Чтобы заставить крестьянство, все сильнее проявляющее упорство, вступать в колхозы, власти прибегли к чрезвычайным мерам. Крестьяне заплатили высокую цену за сопротивление навязыванию советской власти. Власти объявили войну кулакам (этим термином ранее называли богатых крестьян, но к концу 1920-х годов он стал относиться к противникам коллективных хозяйств). Приравнивая сопротивление коллективизации к отсталости, а колхозы – к современности, власти направляли вооруженных рабочих и солдат на «хлебный фронт» и отказывали в необходимых поставках сокращающимся и осажденным «индивидуальным» хозяйствам. В конце концов они реквизировали все зерно в деревне – включая не только семенное зерно, но и то, что было нужно для продовольствия, – чтобы вести дальше процесс, который один сельскохозяйственный чиновник назвал «колоссальной программой строительства» в промышленном секторе[392]

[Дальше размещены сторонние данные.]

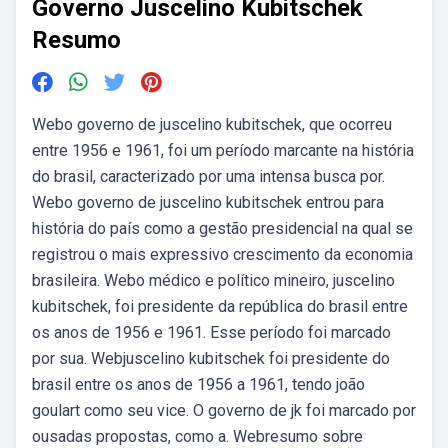
Governo Juscelino Kubitschek
Resumo
Webo governo de juscelino kubitschek, que ocorreu
entre 1956 e 1961, foi um período marcante na história
do brasil, caracterizado por uma intensa busca por.
Webo governo de juscelino kubitschek entrou para
história do país como a gestão presidencial na qual se
registrou o mais expressivo crescimento da economia
brasileira. Webo médico e político mineiro, juscelino
kubitschek, foi presidente da república do brasil entre
os anos de 1956 e 1961. Esse período foi marcado
por sua. Webjuscelino kubitschek foi presidente do
brasil entre os anos de 1956 a 1961, tendo joão
goulart como seu vice. O governo de jk foi marcado por
ousadas propostas, como a. Webresumo sobre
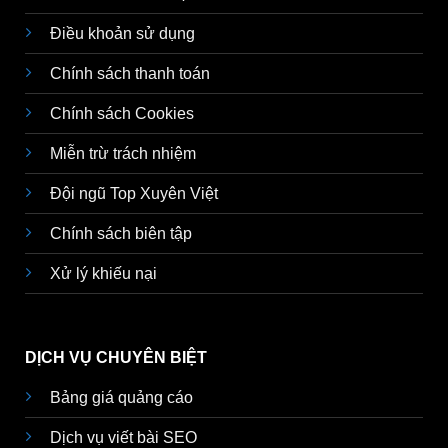
Điều khoản sử dụng
Chính sách thanh toán
Chính sách Cookies
Miễn trừ trách nhiệm
Đội ngũ Top Xuyên Việt
Chính sách biên tập
Xử lý khiếu nại
DỊCH VỤ CHUYÊN BIỆT
Bảng giá quảng cáo
Dịch vụ viết bài SEO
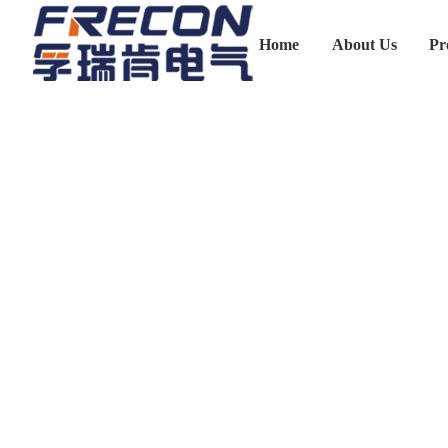
Home
About Us
Pr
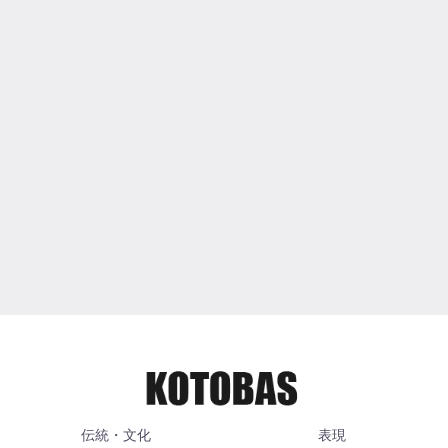
伝統・文化
表現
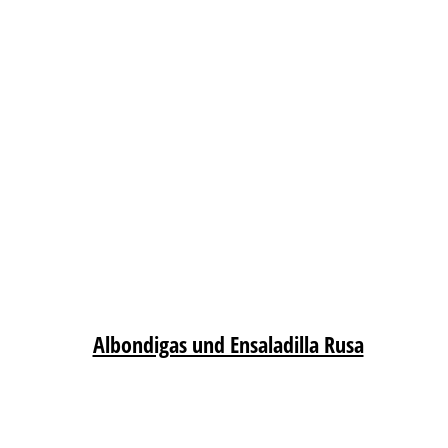
Albondigas und Ensaladilla Rusa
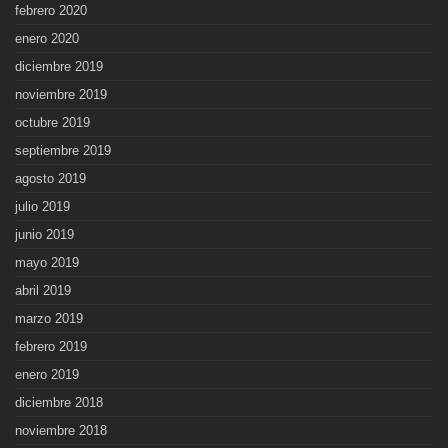
febrero 2020
enero 2020
diciembre 2019
noviembre 2019
octubre 2019
septiembre 2019
agosto 2019
julio 2019
junio 2019
mayo 2019
abril 2019
marzo 2019
febrero 2019
enero 2019
diciembre 2018
noviembre 2018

. Другими словами, недостижимые цели промышленного роста частично финансировались за счет вынужденного снижения уровня жизни. Хотя все русские (за исключением немногочисленной партийной элиты) страдали от дефицита, сельская Россия была опустошена. Обращение с крестьянами было настолько жестоким, что один из советских чиновников спросил, «считает ли советская власть крестьян людьми». И было много причин для таких сомнений [Осокина 1993: 44–62; Осокина 1998: 120].Слухи об этом ужасающем положении дел распространялись медленно, если вообще распространялись. Этот кризис был, по словам одного русского историка, «совершенно секретным голодом». Во внутренних советских документах избегали термина «голод», вместо этого используя фразы вроде «хорошо известные события» или «затруднения на хлебном фронте» [Ивницкий 2000: 289]. Сталин презирал такие эвфемизмы, вместо этого обвиняя крестьян в инициировании «итальянки» (забастовки замедленного действия), саботаже и «тихой войне»[393]
. Голод вызвал мало интереса со стороны западных новостных агентств. Как могла такая невероятная трагедия получить столь малое внимание?Свою роль явно сыграла цензура, поскольку пресс-служба НКИД (Народного комиссариата иностранных дел) усердно работала над тем, как происходило освещение событий в СССР. В начале 1930-х годов четыре владеющих несколькими языками цензора утверждали каждую телеграмму или телефонный отчет перед передачей. Они также постфактум получали резюме статей, избежавших цензуры. Также активность проявляли советские официальные лица, которые, используя свои контакты с американскими редакторами, лоббировали другой подход к освещению событий или иногда продвигали других репортеров. Среди таких контактов были редакторы «New York Times» и «United Press Syndicate»[394]
. Цензура, конечно, не была советским нововведением. Целый отдел царского Министерства внутренних дел занимался отслеживанием и контролем внутренней и международной прессы, освещающей события в стране, и они удаляли даже самые безобидные ссылки на что-либо слегка спорное. Большевистская цензура, введенная в первые дни советской власти, резко ограничила распространение новостей о России за рубежом.Но советскую цензуру нельзя было назвать герметичной даже во время такого кризиса, как голод. В нескольких западных газетных статьях описывалось положение в сельских районах СССР в 1932 и 1933 годах. Какими бы поверхностными они ни были, в них содержалось множество объяснений, которые переключали внимание с самого голода на его причины.
Многие из тех, кто писал о голоде, винят в таком освещении сочетание идеологической ангажированности и индивидуального предательства. Несколько западных журналистов, утверждают эти авторы, были либо очарованы коммунизмом, либо им давали взятки, и поэтому они лгали о событиях в СССР, скрывая, а не освещая голод[395]
. И действительно, в этом утверждении есть доля истины.Но если вина за сокрытие голода лежит на небольшой группе коррумпированных или скомпрометированных журналистов, то чем объясняется его освещение в некоторых западных газетах и у многих американских экспертов, которые знали о положении в сельской местности? Ответ не ограничивается индивидуальными политическими убеждениями и вероломством отдельных личностей, а коренится в давних (даже весьма потасканных) аспектах западного понимания России. Такие журналисты, как Уолтер Дюранти («New York Times»), Морис Хиндус (внештатный сотрудник) и Луис Фишер («The Nation»), действительно предоставили важную информацию о голоде. Тем не менее их репортажи мало чем отличались от репортажей других журналистов, которые позже осудили голод: Юджин Лайонс («United Press») и Уильям Генри Чемберлин («Christian Science Monitor»).